== EXERCISE DESCRIPTION ==
Using the listing below, report how many lines contain the word "Acer" and give no other words.

[RECORD SET]

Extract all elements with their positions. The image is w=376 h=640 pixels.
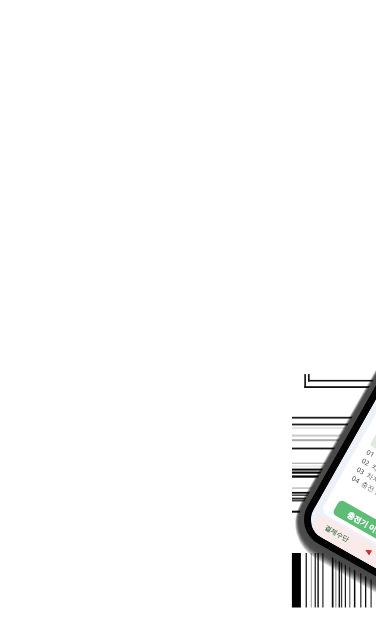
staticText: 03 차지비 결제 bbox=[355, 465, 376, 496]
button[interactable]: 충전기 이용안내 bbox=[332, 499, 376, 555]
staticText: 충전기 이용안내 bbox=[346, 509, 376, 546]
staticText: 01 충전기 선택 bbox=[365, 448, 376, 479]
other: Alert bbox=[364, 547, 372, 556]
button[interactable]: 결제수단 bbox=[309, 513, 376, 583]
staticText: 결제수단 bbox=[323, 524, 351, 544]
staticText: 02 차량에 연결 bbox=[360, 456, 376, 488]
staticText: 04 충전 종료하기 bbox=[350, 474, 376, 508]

[/RECORD SET]
[RECORD SET]

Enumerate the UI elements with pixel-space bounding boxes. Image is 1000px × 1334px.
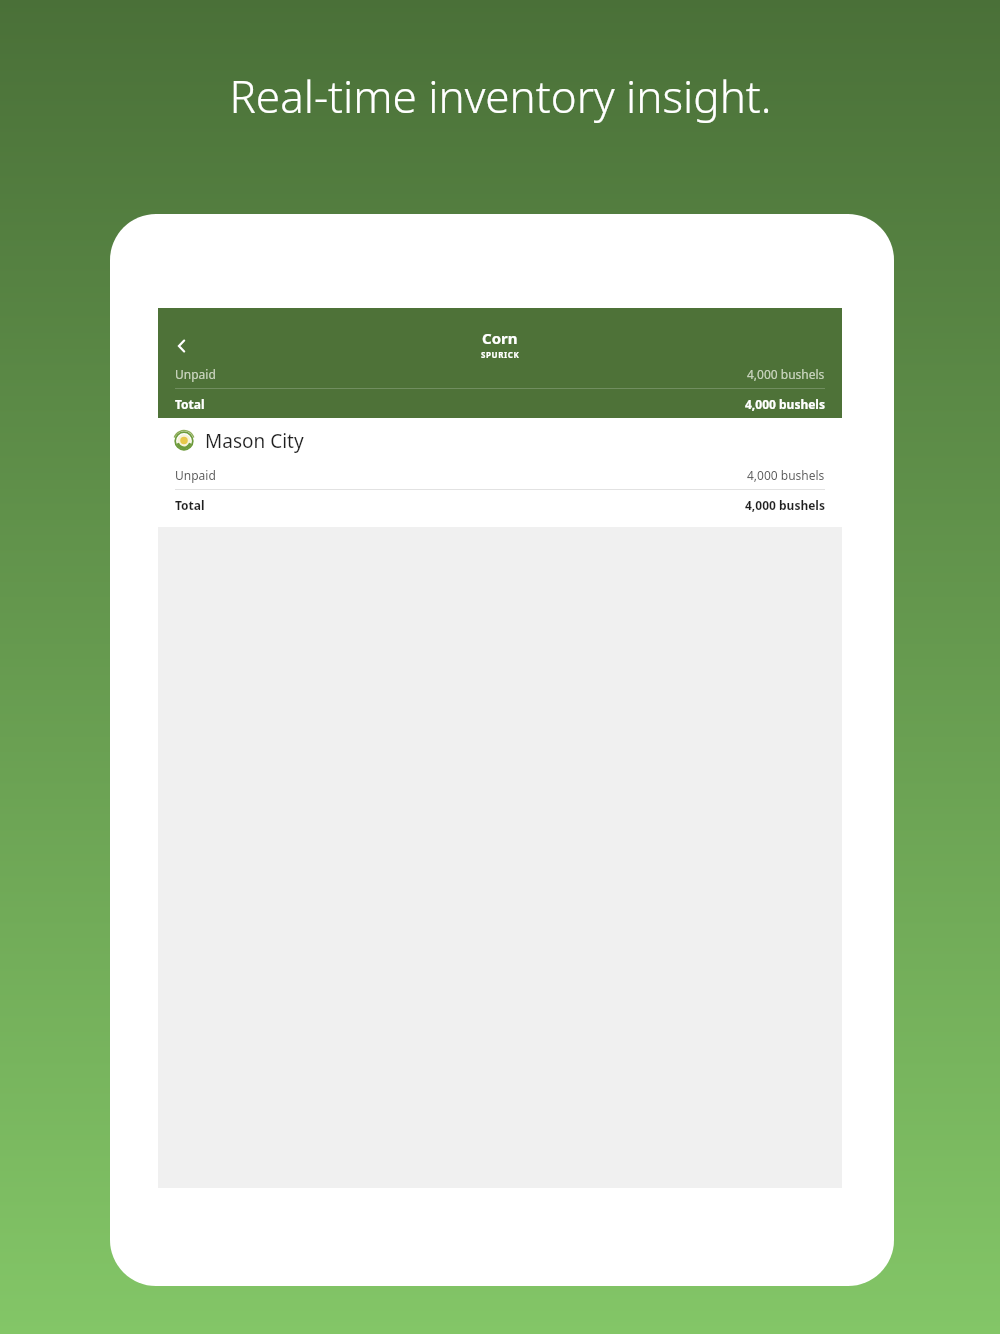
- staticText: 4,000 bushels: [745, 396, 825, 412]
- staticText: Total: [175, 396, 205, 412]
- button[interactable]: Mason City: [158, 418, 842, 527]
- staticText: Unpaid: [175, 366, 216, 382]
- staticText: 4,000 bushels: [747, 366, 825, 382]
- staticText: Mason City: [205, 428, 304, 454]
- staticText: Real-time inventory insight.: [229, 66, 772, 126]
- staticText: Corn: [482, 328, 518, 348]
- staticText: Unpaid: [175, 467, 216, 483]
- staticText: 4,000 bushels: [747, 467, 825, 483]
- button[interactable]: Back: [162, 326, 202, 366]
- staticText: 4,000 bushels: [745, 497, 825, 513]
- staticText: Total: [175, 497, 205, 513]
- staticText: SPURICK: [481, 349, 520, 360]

[/RECORD SET]
[RECORD SET]

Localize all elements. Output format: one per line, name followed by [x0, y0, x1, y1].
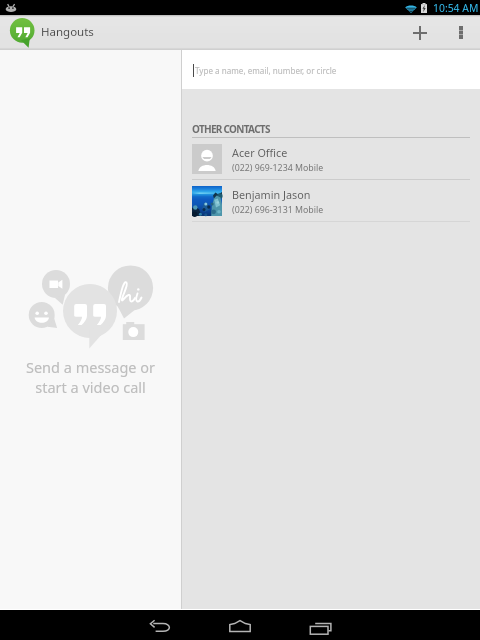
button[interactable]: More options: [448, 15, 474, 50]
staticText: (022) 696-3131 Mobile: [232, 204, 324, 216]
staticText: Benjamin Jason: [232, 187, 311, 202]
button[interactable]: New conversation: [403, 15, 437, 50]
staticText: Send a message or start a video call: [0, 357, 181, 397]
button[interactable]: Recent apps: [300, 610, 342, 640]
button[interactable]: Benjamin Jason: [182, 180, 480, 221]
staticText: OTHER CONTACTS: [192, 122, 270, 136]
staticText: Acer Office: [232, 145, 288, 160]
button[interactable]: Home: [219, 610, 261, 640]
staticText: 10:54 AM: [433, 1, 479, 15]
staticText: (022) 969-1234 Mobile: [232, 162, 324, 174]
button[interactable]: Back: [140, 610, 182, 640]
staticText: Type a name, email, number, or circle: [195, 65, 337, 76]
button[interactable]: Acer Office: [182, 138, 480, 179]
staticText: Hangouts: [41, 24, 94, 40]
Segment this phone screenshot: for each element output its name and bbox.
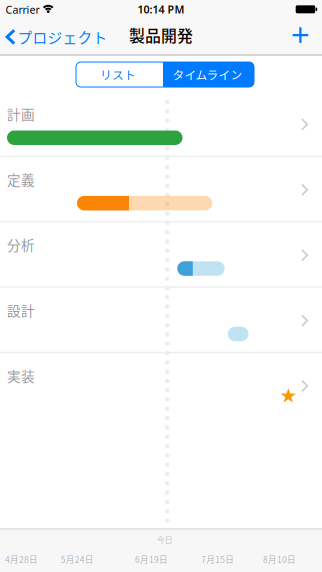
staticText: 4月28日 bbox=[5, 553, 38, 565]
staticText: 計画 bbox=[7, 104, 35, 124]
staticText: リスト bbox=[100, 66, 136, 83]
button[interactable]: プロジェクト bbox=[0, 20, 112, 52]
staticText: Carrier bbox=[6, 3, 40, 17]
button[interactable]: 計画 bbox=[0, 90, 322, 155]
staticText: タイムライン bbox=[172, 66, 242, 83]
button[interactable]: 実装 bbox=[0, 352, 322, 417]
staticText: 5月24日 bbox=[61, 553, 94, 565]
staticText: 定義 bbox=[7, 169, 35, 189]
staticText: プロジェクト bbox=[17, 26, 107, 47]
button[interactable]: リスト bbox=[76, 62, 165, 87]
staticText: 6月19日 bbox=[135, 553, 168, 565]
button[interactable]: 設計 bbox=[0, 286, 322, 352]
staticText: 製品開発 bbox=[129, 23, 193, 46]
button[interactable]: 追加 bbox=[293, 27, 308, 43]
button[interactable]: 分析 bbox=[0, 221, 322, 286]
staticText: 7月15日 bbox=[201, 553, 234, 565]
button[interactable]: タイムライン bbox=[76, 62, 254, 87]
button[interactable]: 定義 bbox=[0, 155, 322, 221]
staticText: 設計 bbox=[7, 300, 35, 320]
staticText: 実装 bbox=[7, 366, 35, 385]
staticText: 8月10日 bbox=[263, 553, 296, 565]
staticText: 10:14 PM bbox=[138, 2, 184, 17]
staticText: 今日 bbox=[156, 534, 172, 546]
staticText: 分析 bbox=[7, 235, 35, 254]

[/RECORD SET]

== SOLUTION TO THE PROBLEM ==
2